Another post-DOMA difference was the 2014 case, Smithkline Beecham Corp, DBA GlaxoSmithKline v. Abbott Laboratories, which dealt with whether attorneys could exclude potential jurors solely based on their sexual orientation. Writing for the majority, Judge Reinhardt ruled in January that they cannot; sexual orientation is no longer grounds for peremptory strikes – a significant win for LGBT equality in and of itself.
Yet the decision also carried implications far beyond the jury selection process. In his ruling, Reinhardt called for “heightened scrutiny” in discrimination cases involving sexual orientation, a higher standard of judicial review than has typically been applied. With heightened scrutiny, defendants (such as state officials arguing on behalf of same-sex marriage bans) would have to show how a law that treats gay and lesbian people differently serves an important or compelling state interest, not just a legitimate one. Heightened scrutiny essentially shifts the burden of proof off of the plaintiffs, and makes laws that discriminate against same-sex couples more difficult to defend.

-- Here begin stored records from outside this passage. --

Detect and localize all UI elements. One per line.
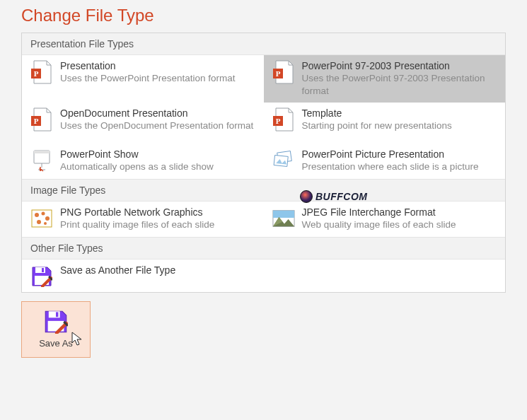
file-types-panel: Presentation File Types P Presentation U… <box>21 33 506 293</box>
item-title: PowerPoint 97-2003 Presentation <box>302 59 499 72</box>
item-text: PNG Portable Network Graphics Print qual… <box>60 206 257 231</box>
item-text: PowerPoint Picture Presentation Presenta… <box>302 148 499 173</box>
svg-text:P: P <box>34 69 39 78</box>
section-header-image: Image File Types <box>22 179 505 202</box>
item-title: PowerPoint Show <box>60 148 257 161</box>
item-text: PowerPoint Show Automatically opens as a… <box>60 148 257 173</box>
svg-rect-9 <box>34 151 50 153</box>
svg-point-19 <box>44 222 47 225</box>
presentation-file-icon: P <box>272 108 295 131</box>
svg-rect-29 <box>56 313 58 317</box>
item-title: Presentation <box>60 59 257 72</box>
item-title: PowerPoint Picture Presentation <box>302 148 499 161</box>
file-type-picture-presentation[interactable]: PowerPoint Picture Presentation Presenta… <box>264 144 506 179</box>
file-type-ppt-97-2003[interactable]: P PowerPoint 97-2003 Presentation Uses t… <box>264 55 506 103</box>
item-text: Presentation Uses the PowerPoint Present… <box>60 59 257 85</box>
save-as-label: Save As <box>39 338 73 349</box>
save-as-button[interactable]: Save As <box>21 301 91 358</box>
file-type-presentation[interactable]: P Presentation Uses the PowerPoint Prese… <box>22 55 264 103</box>
file-type-other[interactable]: Save as Another File Type <box>22 259 505 292</box>
save-disk-icon <box>44 310 68 334</box>
other-file-types: Save as Another File Type <box>22 259 505 292</box>
svg-point-16 <box>42 211 45 215</box>
page-title: Change File Type <box>21 6 506 25</box>
item-title: JPEG File Interchange Format <box>302 206 499 218</box>
image-file-types-grid: PNG Portable Network Graphics Print qual… <box>22 202 505 237</box>
item-desc: Web quality image files of each slide <box>302 218 499 231</box>
item-desc: Automatically opens as a slide show <box>60 161 257 173</box>
section-header-other: Other File Types <box>22 237 505 259</box>
item-desc: Uses the PowerPoint 97-2003 Presentation… <box>302 72 499 98</box>
item-desc: Uses the OpenDocument Presentation forma… <box>60 119 257 132</box>
slideshow-icon <box>30 149 53 172</box>
svg-point-17 <box>45 216 50 221</box>
png-icon <box>30 207 53 230</box>
file-type-jpeg[interactable]: JPEG File Interchange Format Web quality… <box>264 202 506 237</box>
svg-point-15 <box>35 213 39 217</box>
item-desc: Uses the PowerPoint Presentation format <box>60 72 257 85</box>
svg-rect-12 <box>274 155 288 166</box>
file-type-ppsx[interactable]: PowerPoint Show Automatically opens as a… <box>22 144 264 179</box>
svg-point-18 <box>37 220 41 224</box>
svg-text:P: P <box>275 117 280 125</box>
item-desc: Print quality image files of each slide <box>60 218 257 231</box>
svg-rect-25 <box>42 268 44 272</box>
item-title: Template <box>302 107 499 119</box>
file-type-png[interactable]: PNG Portable Network Graphics Print qual… <box>22 202 264 237</box>
presentation-file-types-grid: P Presentation Uses the PowerPoint Prese… <box>22 55 505 179</box>
presentation-file-icon: P <box>30 108 53 131</box>
svg-marker-32 <box>72 332 81 345</box>
svg-text:P: P <box>275 69 280 78</box>
svg-rect-21 <box>272 210 294 217</box>
item-title: OpenDocument Presentation <box>60 107 257 119</box>
item-text: Save as Another File Type <box>60 264 498 276</box>
item-title: PNG Portable Network Graphics <box>60 206 257 218</box>
file-type-odp[interactable]: P OpenDocument Presentation Uses the Ope… <box>22 103 264 144</box>
save-disk-icon <box>30 265 53 288</box>
picture-stack-icon <box>272 149 295 172</box>
item-desc: Starting point for new presentations <box>302 119 499 132</box>
file-type-template[interactable]: P Template Starting point for new presen… <box>264 103 506 144</box>
cursor-icon <box>71 332 84 350</box>
item-text: Template Starting point for new presenta… <box>302 107 499 132</box>
presentation-file-icon: P <box>30 61 53 83</box>
item-title: Save as Another File Type <box>60 264 498 276</box>
jpeg-icon <box>272 207 295 230</box>
item-text: JPEG File Interchange Format Web quality… <box>302 206 499 231</box>
presentation-file-icon: P <box>272 61 295 83</box>
svg-text:P: P <box>34 117 39 125</box>
item-desc: Presentation where each slide is a pictu… <box>302 161 499 173</box>
section-header-presentation: Presentation File Types <box>22 33 505 55</box>
item-text: PowerPoint 97-2003 Presentation Uses the… <box>302 59 499 98</box>
item-text: OpenDocument Presentation Uses the OpenD… <box>60 107 257 132</box>
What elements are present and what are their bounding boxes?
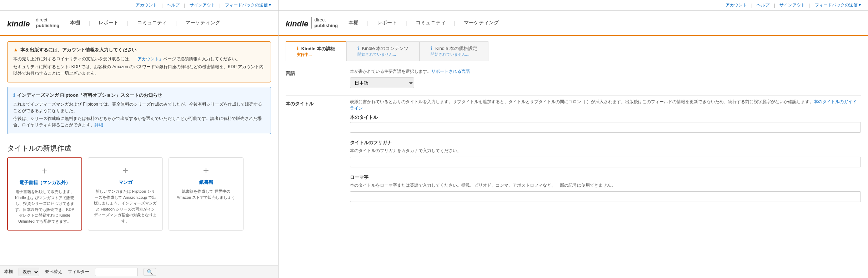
form-row-book-title: 本のタイトル 表紙に書かれているとおりのタイトルを入力します。サブタイトルを追加…: [286, 98, 861, 202]
manga-card-title: マンガ: [119, 179, 132, 186]
left-signout-link[interactable]: サインアウト: [190, 2, 215, 8]
language-content-col: 本が書かれている主要言語を選択します。サポートされる言語 日本語 English: [343, 68, 861, 88]
ebook-card-desc: 電子書籍を出版して販売します。Kindle およびマンガストアで販売し、投資シリ…: [14, 189, 76, 224]
title-main-input[interactable]: [350, 122, 861, 133]
left-panel: アカウント | ヘルプ | サインアウト | フィードバックの送信 ▾ kind…: [0, 0, 279, 278]
right-nav-links: 本棚 | レポート | コミュニティ | マーケティング: [348, 20, 499, 26]
bottom-label4: フィルター: [68, 269, 89, 275]
form-area: 言語 本が書かれている主要言語を選択します。サポートされる言語 日本語 Engl…: [279, 61, 868, 278]
language-desc: 本が書かれている主要言語を選択します。サポートされる言語: [350, 68, 861, 75]
ebook-plus-icon: +: [42, 165, 47, 177]
card-ebook[interactable]: + 電子書籍（マンガ以外） 電子書籍を出版して販売します。Kindle およびマ…: [7, 157, 82, 231]
title-guide-link[interactable]: 本のタイトルのガイドライン: [350, 99, 857, 111]
tab-contents[interactable]: ℹ Kindle 本のコンテンツ 開始されていません...: [346, 41, 420, 61]
left-nav-links: 本棚 | レポート | コミュニティ | マーケティング: [70, 20, 220, 26]
manga-card-desc: 新しいマンガまたは Fliptoon シリーズを作成して Amazon.co.j…: [94, 188, 157, 224]
title-furigana-sublabel: タイトルのフリガナ: [350, 140, 861, 146]
right-sep2: |: [774, 3, 775, 8]
bottom-search-button[interactable]: 🔍: [144, 268, 156, 276]
left-account-link[interactable]: アカウント: [136, 2, 157, 8]
ebook-card-title: 電子書籍（マンガ以外）: [19, 180, 70, 186]
left-bottom-bar: 本棚 表示 並べ替え フィルター 🔍: [0, 265, 278, 278]
tab-pricing-label: Kindle 本の価格設定: [435, 46, 477, 51]
alert-warning-line1: 本の売り上げに対するロイヤリティの支払いを受け取るには、「アカウント」ページで必…: [13, 56, 265, 62]
left-logo-kindle: kindle: [7, 19, 30, 29]
title-main-sublabel: 本のタイトル: [350, 114, 861, 121]
book-title-content-col: 表紙に書かれているとおりのタイトルを入力します。サブタイトルを追加すると、タイト…: [343, 98, 861, 202]
language-label: 言語: [286, 70, 343, 77]
book-title-desc: 表紙に書かれているとおりのタイトルを入力します。サブタイトルを追加すると、タイト…: [350, 98, 861, 111]
left-sep2: |: [184, 3, 185, 8]
alert-info: ℹ インディーズマンガ Fliptoon「有料オプション」スタートのお知らせ こ…: [7, 87, 271, 134]
right-logo: kindle direct publishing: [286, 17, 338, 28]
language-label-col: 言語: [286, 68, 343, 78]
card-manga[interactable]: + マンガ 新しいマンガまたは Fliptoon シリーズを作成して Amazo…: [88, 157, 163, 231]
alert-warning-title: ▲ 本を出版するには、アカウント情報を入力してください: [13, 46, 265, 54]
right-feedback-link[interactable]: フィードバックの送信 ▾: [815, 2, 861, 8]
tab-pricing[interactable]: ℹ Kindle 本の価格設定 開始されていません...: [420, 41, 488, 61]
bottom-display-select[interactable]: 表示: [19, 268, 39, 276]
tab-details-icon: ℹ: [297, 46, 298, 51]
detail-link[interactable]: 詳細: [95, 122, 103, 127]
left-alerts: ▲ 本を出版するには、アカウント情報を入力してください 本の売り上げに対するロイ…: [0, 36, 278, 140]
tab-contents-icon: ℹ: [357, 46, 359, 51]
alert-warning: ▲ 本を出版するには、アカウント情報を入力してください 本の売り上げに対するロイ…: [7, 41, 271, 82]
right-nav-report[interactable]: レポート: [377, 20, 397, 26]
language-select[interactable]: 日本語 English: [350, 77, 414, 88]
right-nav-marketing[interactable]: マーケティング: [464, 20, 499, 26]
left-sep1: |: [161, 3, 162, 8]
right-logo-direct: direct publishing: [311, 17, 338, 28]
right-account-link[interactable]: アカウント: [726, 2, 747, 8]
left-feedback-link[interactable]: フィードバックの送信 ▾: [225, 2, 271, 8]
left-top-nav: アカウント | ヘルプ | サインアウト | フィードバックの送信 ▾: [0, 0, 278, 11]
left-nav-marketing[interactable]: マーケティング: [185, 20, 220, 26]
bottom-label3: 並べ替え: [45, 269, 62, 275]
title-furigana-input[interactable]: [350, 157, 861, 167]
tab-details-status: 実行中...: [297, 52, 335, 57]
info-icon: ℹ: [13, 91, 15, 99]
left-logo-direct-text: direct: [36, 17, 60, 23]
left-nav-hondana[interactable]: 本棚: [70, 20, 80, 26]
left-help-link[interactable]: ヘルプ: [167, 2, 180, 8]
tab-pricing-icon: ℹ: [431, 46, 432, 51]
book-title-label: 本のタイトル: [286, 101, 343, 107]
step-tabs: ℹ Kindle 本の詳細 実行中... ℹ Kindle 本のコンテンツ 開始…: [279, 36, 868, 61]
right-nav-community[interactable]: コミュニティ: [416, 20, 446, 26]
warning-icon: ▲: [13, 46, 18, 54]
section-title: タイトルの新規作成: [0, 140, 278, 156]
left-sep3: |: [220, 3, 221, 8]
alert-info-line1: これまでインディーズマンガおよび Fliptoon では、完全無料のシリーズ作成…: [13, 101, 265, 114]
paperback-card-title: 紙書籍: [199, 179, 213, 186]
right-top-nav: アカウント | ヘルプ | サインアウト | フィードバックの送信 ▾: [279, 0, 868, 11]
left-logo-direct: direct publishing: [33, 17, 60, 28]
tab-details[interactable]: ℹ Kindle 本の詳細 実行中...: [286, 41, 346, 61]
account-link[interactable]: 「アカウント」: [133, 56, 163, 61]
title-roman-desc: 本のタイトルをローマ字または英語で入力してください。括弧、ピリオド、コンマ、アポ…: [350, 182, 861, 188]
book-title-label-col: 本のタイトル: [286, 98, 343, 108]
right-signout-link[interactable]: サインアウト: [779, 2, 805, 8]
left-nav-community[interactable]: コミュニティ: [137, 20, 167, 26]
right-logo-kindle: kindle: [286, 19, 308, 29]
left-nav-report[interactable]: レポート: [99, 20, 119, 26]
alert-info-line2: 今後は、シリーズ作成時に無料または有料のどちらかで出版するかを選んでいただくこと…: [13, 115, 265, 128]
right-logo-direct-text: direct: [315, 17, 338, 23]
right-help-link[interactable]: ヘルプ: [757, 2, 769, 8]
supported-langs-link[interactable]: サポートされる言語: [431, 69, 470, 74]
left-main-nav: kindle direct publishing 本棚 | レポート | コミュ…: [0, 11, 278, 36]
tab-details-label: Kindle 本の詳細: [301, 46, 335, 51]
paperback-card-desc: 紙書籍を作成して 世界中の Amazon ストアで販売しましょう: [175, 188, 237, 200]
title-roman-input[interactable]: [350, 191, 861, 202]
right-sep1: |: [751, 3, 752, 8]
divider-1: [286, 95, 861, 96]
right-sep3: |: [809, 3, 811, 8]
tab-contents-label: Kindle 本のコンテンツ: [362, 46, 409, 51]
bottom-label1: 本棚: [4, 269, 13, 275]
bottom-search-input[interactable]: [95, 268, 138, 276]
paperback-plus-icon: +: [203, 165, 209, 176]
right-nav-hondana[interactable]: 本棚: [348, 20, 358, 26]
card-paperback[interactable]: + 紙書籍 紙書籍を作成して 世界中の Amazon ストアで販売しましょう: [169, 157, 244, 231]
tab-contents-status: 開始されていません...: [357, 52, 408, 57]
tab-pricing-status: 開始されていません...: [431, 52, 477, 57]
alert-warning-line2: セキュリティに関するヒント: KDP では、お客様の Amazon のパスワード…: [13, 64, 265, 76]
right-panel: アカウント | ヘルプ | サインアウト | フィードバックの送信 ▾ kind…: [279, 0, 868, 278]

It didn’t take long for the move to shake up marriage equality cases within the 9th Circuit. Three weeks after the Smithkline ruling, both the Nevada governor and attorney general’s office announced they would not be defending the state’s same-sex marriage ban.
“Based on that new standard, we don’t have an argument; the state loses,” said Nevada Attorney General Catherine Cortez-Masto to ABC affiliate KOLO.
Both Stewart and Tara Borelli – a senior attorney for Lambda Legal who argued on behalf of the Nevada plaintiffs Monday – agreed that the Coalition for the Protection of Marriage had standing to intervene at the appellate level in defense of Nevada’s ban, because the plaintiffs had lost in the pre-DOMA district court ruling. However, Borelli stated that if the plaintiffs prevailed in the 9th Circuit court, the coalition would not have standing to request review from the Supreme Court.
The justices are not required to hear any of the marriage equality cases now marching toward them at lightning speed. Yet given the momentum the movement has generated, as well as the growing chorus of voices calling for a national resolution, many believe the high court will agree to hear at least one of the appeals before it and settle the matter once and for all – an opportunity the justices turned down with the Prop 8 case.To that end, Judge Reinhardt offered up his prediction during Monday’s hearing. “I think you’re going to have an opportunity to find out what Justice Kennedy really thinks,” he said, referring to the justice’s DOMA opinion affirming both states rights, and the basic dignity of gays and lesbians – two concepts seemingly at odds when it comes to same-sex marriage bans.
As thrilling as nationwide marriage equality would be, however, Beverly Sevcik and Mary Baranovich, the lead plaintiff couple in Nevada’s suit, have their sights set on a smaller-scale victory.
“I know it sounds very simple and basic, but one of the things I’m most looking forward to is having matching rings for the first time in 42 years,” said Sevcik, 76, to msnbc. The two had stopped for lunch in Placerville, California, en route to San Francisco for Monday’s hearing.
“It’s really hard to plan a wedding when you don’t know when it’s going to be, but we’re making a list of people we would like to invite and have our vows written out,” said Baranovich, 78. “We’re all ready to go. We just need a date.”